(Page images and extracted text)
>>>
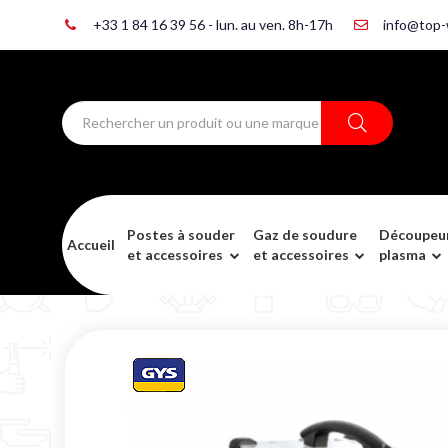
+33 1 84 16 39 56 - lun. au ven. 8h-17h
info@top-
Postes à souder
Gaz de soudure
Découpeu
Accueil
et accessoires
et accessoires
plasma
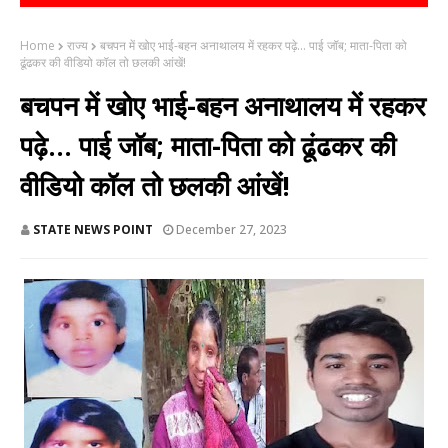
Home
राज्य
बचपन में खोए भाई-बहन अनाथालय में रहकर पढ़े... पाई जॉब; माता-पिता को
ढूंढकर की वीडियो कॉल तो छलकी आंखें!
बचपन में खोए भाई-बहन अनाथालय में रहकर
पढ़े... पाई जॉब; माता-पिता को ढूंढकर की
वीडियो कॉल तो छलकी आंखें!
STATE NEWS POINT
December 27, 2023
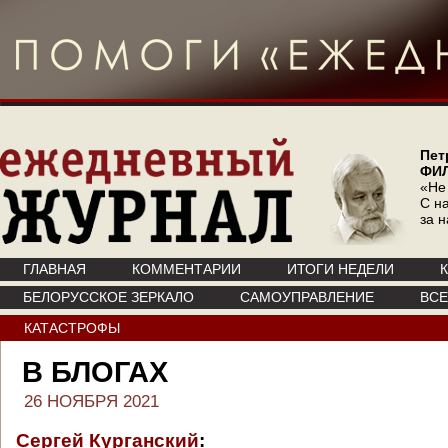
Пет
ФИ
«Не
С на
за 
ГЛАВНАЯ
КОММЕНТАРИИ
ИТОГИ НЕДЕЛИ
БЕЛОРУССКОЕ ЗЕРКАЛО
САМОУПРАВЛЕНИЕ
ВС
КАТАСТРОФЫ
В БЛОГАХ
26 НОЯБРЯ 2021
Сергей Курганский
:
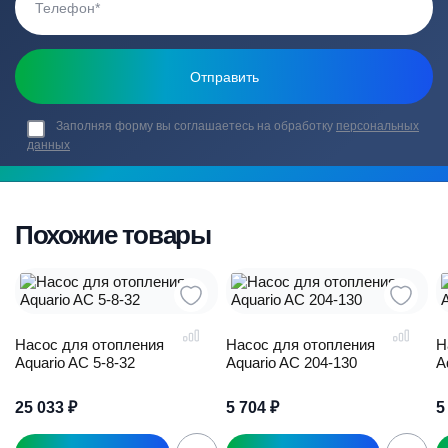
Заполняя форму вы соглашаетесь на обработку
персональных
данных
Похожие товары
Насос для отопления
Насос для отопления
Н
Aquario AC 5-8-32
Aquario AC 204-130
A
25 033
₽
5 704
₽
5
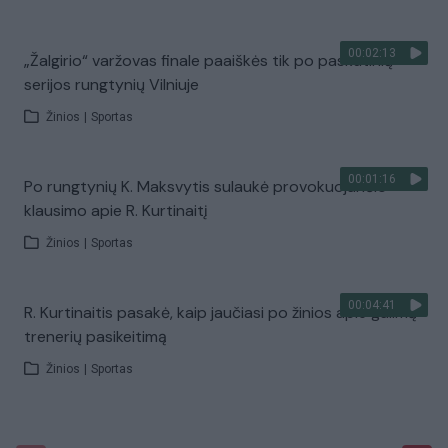
00:02:13
„Žalgirio“ varžovas finale paaiškės tik po paskutinių
serijos rungtynių Vilniuje
Žinios
|
Sportas
00:01:16
Po rungtynių K. Maksvytis sulaukė provokuojančio
klausimo apie R. Kurtinaitį
Žinios
|
Sportas
00:04:41
R. Kurtinaitis pasakė, kaip jaučiasi po žinios apie galimą
trenerių pasikeitimą
Žinios
|
Sportas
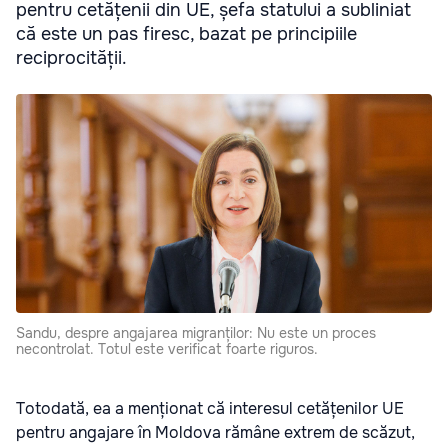
pentru cetățenii din UE, șefa statului a subliniat
că este un pas firesc, bazat pe principiile
reciprocității.
Sandu, despre angajarea migranților: Nu este un proces
necontrolat. Totul este verificat foarte riguros.
Totodată, ea a menționat că interesul cetățenilor UE
pentru angajare în Moldova rămâne extrem de scăzut,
<<<
▶ YOUR GOAL
In the records above, return precisely the line containing "Sandu, despre angajarea" and each line that comes after it, up to the final one.

▶ EXERCISE OUTPUT
Sandu, despre angajarea migranților: Nu este un proces
necontrolat. Totul este verificat foarte riguros.
Totodată, ea a menționat că interesul cetățenilor UE
pentru angajare în Moldova rămâne extrem de scăzut,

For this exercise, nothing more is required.